- [What to work on]:
The required result is each line of the entries below containing the string "prezzo".

(Saved data entries)
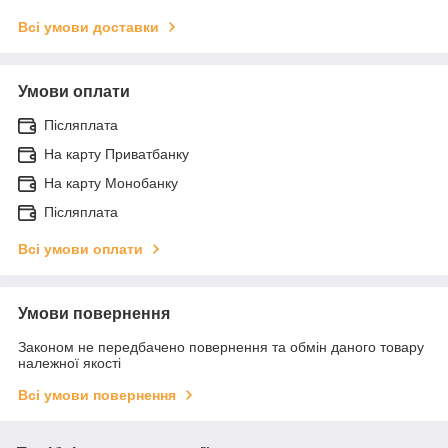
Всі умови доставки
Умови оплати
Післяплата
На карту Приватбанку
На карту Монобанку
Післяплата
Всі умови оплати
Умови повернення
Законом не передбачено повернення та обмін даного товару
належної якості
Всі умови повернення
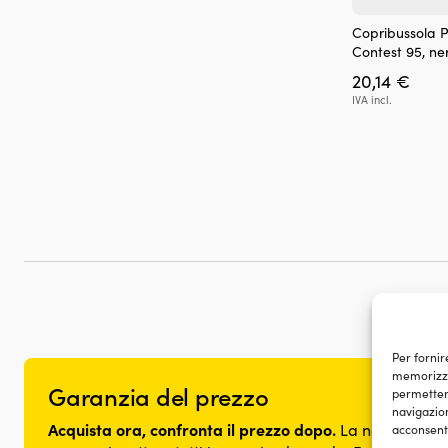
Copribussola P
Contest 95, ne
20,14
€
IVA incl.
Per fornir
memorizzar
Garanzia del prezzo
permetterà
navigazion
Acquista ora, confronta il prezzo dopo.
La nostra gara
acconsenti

...

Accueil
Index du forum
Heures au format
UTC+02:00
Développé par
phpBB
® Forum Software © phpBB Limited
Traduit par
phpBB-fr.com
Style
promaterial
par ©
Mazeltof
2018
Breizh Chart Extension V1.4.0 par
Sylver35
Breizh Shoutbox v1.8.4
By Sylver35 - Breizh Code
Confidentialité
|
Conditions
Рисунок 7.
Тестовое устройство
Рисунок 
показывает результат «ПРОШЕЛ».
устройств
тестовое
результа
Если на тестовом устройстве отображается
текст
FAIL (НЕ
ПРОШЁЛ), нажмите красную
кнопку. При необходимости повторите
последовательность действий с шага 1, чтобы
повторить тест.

- [Response]:
Garanzia del prezzo
Acquista ora, confronta il prezzo dopo.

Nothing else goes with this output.